What was the language used by the man during the early Neolithic period?
Answers
Answer:
We know almost nothing about languages in the Neolithic Era, but some paleolinguists had made many speculative deductions about the roots of Indo-European languages.
Explanation:
Paleolinguists is a field of study which has to depend on speculation, even where written records exist. We can take informed guesses about Sanskrit, the semetic languages of Ancient Egypt, or the language of the Olmecs. Neolithic languages predate literacy and most symbolic writing, and leave almost nothing to work with.
However, even back in the 18th Century, some linguists noticed common threads between various Indian and European languages: Agni-Ignite, Pater-Pitar, etc, and deduced that were as a common root language that influence what we now refer to as the Indo-European Languages. The linkages seem closest between Sanskrit and Lithuanian. This, however, relates to cleavages that occured in the early Bronze Age.
Speculation about Pre-Indo-European languages in Europe in the Neolithic deduce several languages, broadly grouped around what we now think of as Spain and France, Italy, the Agean, the North European Plain and the Caucausus.
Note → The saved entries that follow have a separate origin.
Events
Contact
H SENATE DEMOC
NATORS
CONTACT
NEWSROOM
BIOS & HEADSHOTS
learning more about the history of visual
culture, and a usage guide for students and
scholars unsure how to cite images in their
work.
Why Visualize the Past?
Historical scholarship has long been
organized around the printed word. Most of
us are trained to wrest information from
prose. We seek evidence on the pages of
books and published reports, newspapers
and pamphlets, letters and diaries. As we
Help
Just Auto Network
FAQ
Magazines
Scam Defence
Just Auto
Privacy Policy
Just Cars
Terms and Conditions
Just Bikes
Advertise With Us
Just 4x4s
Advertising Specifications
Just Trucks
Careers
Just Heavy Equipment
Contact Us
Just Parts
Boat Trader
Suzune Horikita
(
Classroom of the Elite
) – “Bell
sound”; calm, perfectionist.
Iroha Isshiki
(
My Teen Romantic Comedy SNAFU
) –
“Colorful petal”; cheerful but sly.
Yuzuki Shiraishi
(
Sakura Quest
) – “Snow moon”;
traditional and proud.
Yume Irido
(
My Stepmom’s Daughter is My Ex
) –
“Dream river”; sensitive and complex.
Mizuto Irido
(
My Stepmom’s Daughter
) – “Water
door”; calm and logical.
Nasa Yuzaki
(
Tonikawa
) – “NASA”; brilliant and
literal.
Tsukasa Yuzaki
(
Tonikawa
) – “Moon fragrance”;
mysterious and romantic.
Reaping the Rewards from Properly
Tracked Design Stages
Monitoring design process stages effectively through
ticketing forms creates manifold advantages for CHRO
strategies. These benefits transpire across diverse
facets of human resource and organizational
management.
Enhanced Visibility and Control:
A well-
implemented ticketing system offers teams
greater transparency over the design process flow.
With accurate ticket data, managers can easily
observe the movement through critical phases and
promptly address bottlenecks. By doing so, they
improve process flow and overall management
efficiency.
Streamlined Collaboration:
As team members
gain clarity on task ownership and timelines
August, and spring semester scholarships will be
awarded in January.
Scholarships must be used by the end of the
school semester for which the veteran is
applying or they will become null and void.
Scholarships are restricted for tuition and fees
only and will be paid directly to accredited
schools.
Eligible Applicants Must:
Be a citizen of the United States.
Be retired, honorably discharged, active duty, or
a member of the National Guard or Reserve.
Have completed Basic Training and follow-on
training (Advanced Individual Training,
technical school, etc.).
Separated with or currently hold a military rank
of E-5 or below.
The only language that might remain from this time is Basque (and anyone who thinks that language is unchanged is dreaming).
The new field of Evolutionary Linguistics has even more theories, raises even more questions, and is no closer to an answer as to whether humanity has one 'mother language'. It also does not help when various nationalists feel determined to argue (without proof) that -- for instance -- Tamil or 'Proto-African' or some such thing is the world's oldest language.
We can be reasonably sure that human beings were fluently conversing with each when our species first appeared, but any attempt to understand what they were saying to each other is impossible.